Nonlinear Neural Dynamics and Classification Accuracy in Reservoir Computing

TL;DR

The accuracy of a reservoir computer in artificial classification tasks of varying complexity is studied, finding that the accuracy peaks both at the oscillatory/chaotic and at the chaotic/fixpoint phase boundaries, thus supporting the 'edge of chaos' hypothesis.

Abstract

Reservoir computing - information processing based on untrained recurrent neural networks with random connections - is expected to depend on the nonlinear properties of the neurons and the resulting oscillatory, chaotic, or fixpoint dynamics of the network. However, the required degree of nonlinearity and the range of suitable dynamical regimes for a given task are not fully understood. To clarify these questions, we study the accuracy of a reservoir computer in artificial classification tasks of varying complexity, while tuning the neuron's degree of nonlinearity and the reservoir's dynamical regime. We find that, even for activation functions with extremely reduced nonlinearity, weak recurrent interactions and small input signals, the reservoir is able to compute useful representations, detectable only in higher order principal components, that render complex classificiation tasks linearly separable for the readout layer. When increasing the recurrent coupling, the reservoir develops spontaneous dynamical behavior.

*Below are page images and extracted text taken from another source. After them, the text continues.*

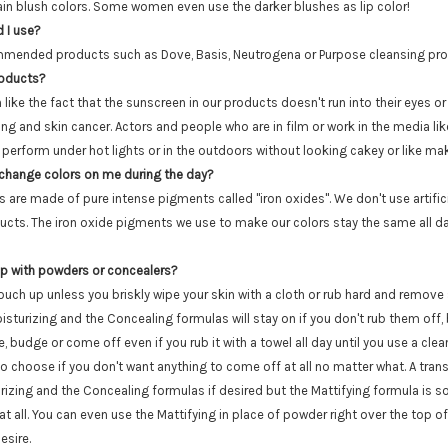
ain blush colors. Some women even use the darker blushes as lip color!
 I use?
mended products such as Dove, Basis, Neutrogena or Purpose cleansing prod
roducts?
like the fact that the sunscreen in our products doesn't run into their eyes or
g and skin cancer. Actors and people who are in film or work in the media lik
 perform under hot lights or in the outdoors without looking cakey or like ma
 change colors on me during the day?
s are made of pure intense pigments called "iron oxides". We don't use artific
ducts. The iron oxide pigments we use to make our colors stay the same all d
 up with powders or concealers?
touch up unless you briskly wipe your skin with a cloth or rub hard and remov
isturizing and the Concealing formulas will stay on if you don't rub them off, 
, budge or come off even if you rub it with a towel all day until you use a clean
to choose if you don't want anything to come off at all no matter what. A tra
rizing and the Concealing formulas if desired but the Mattifying formula is s
t all. You can even use the Mattifying in place of powder right over the top o
esire.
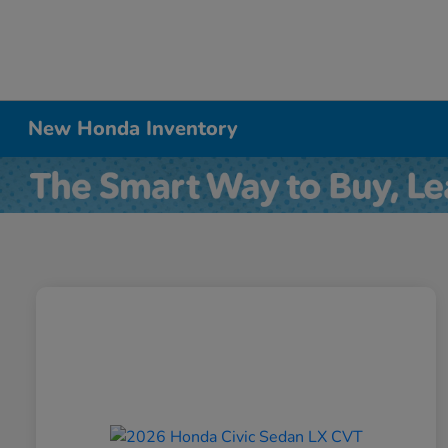
New Honda Inventory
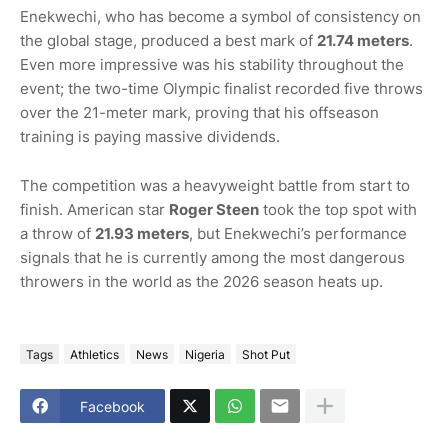
Enekwechi, who has become a symbol of consistency on
the global stage, produced a best mark of
21.74 meters
.
Even more impressive was his stability throughout the
event; the two-time Olympic finalist recorded five throws
over the 21-meter mark, proving that his offseason
training is paying massive dividends.
The competition was a heavyweight battle from start to
finish. American star
Roger Steen
took the top spot with
a throw of
21.93 meters
, but Enekwechi’s performance
signals that he is currently among the most dangerous
throwers in the world as the 2026 season heats up.
Tags
Athletics
News
Nigeria
Shot Put
Facebook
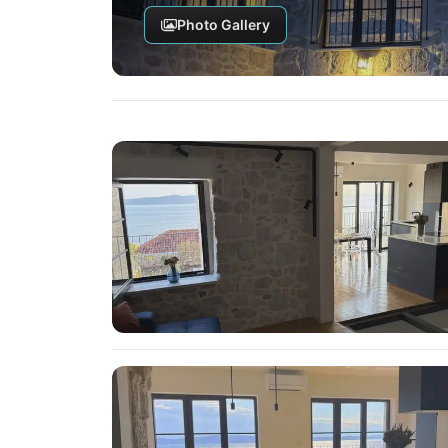
Photo Gallery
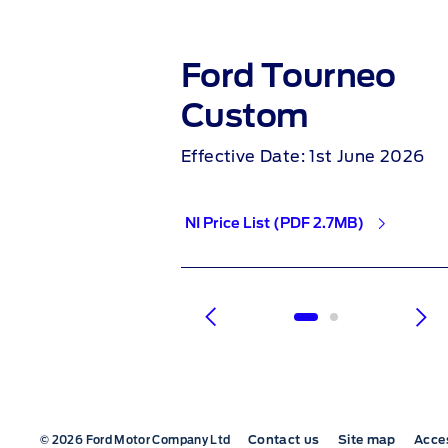
a
Ford Tourneo
Custom
4th June 2026
Effective Date: 1st June 2026
2MB)
NI Price List (PDF 2.7MB)
1 of 2
Contact us
Site map
Acces
© 2026 Ford Motor Company Ltd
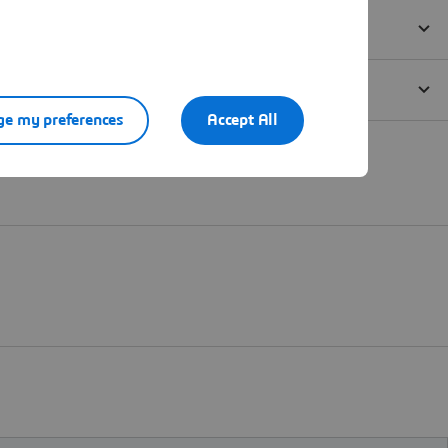
e my preferences
Accept All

Nevertheless, the input-related computations can 'ride on top' of oscillatory or fixpoint attractors without much loss of accuracy, whereas chaotic dynamics reduces task performance more drastically. By tuning the system through the full range of dynamical phases, we find that the accuracy peaks both at the oscillatory/chaotic and at the chaotic/fixpoint phase boundaries, thus supporting the 'edge of chaos' hypothesis. Our results, in particular the robust weakly nonlinear operating regime, may offer new perspectives both for technical and biological neural networks with random connectivity.

Figures (6)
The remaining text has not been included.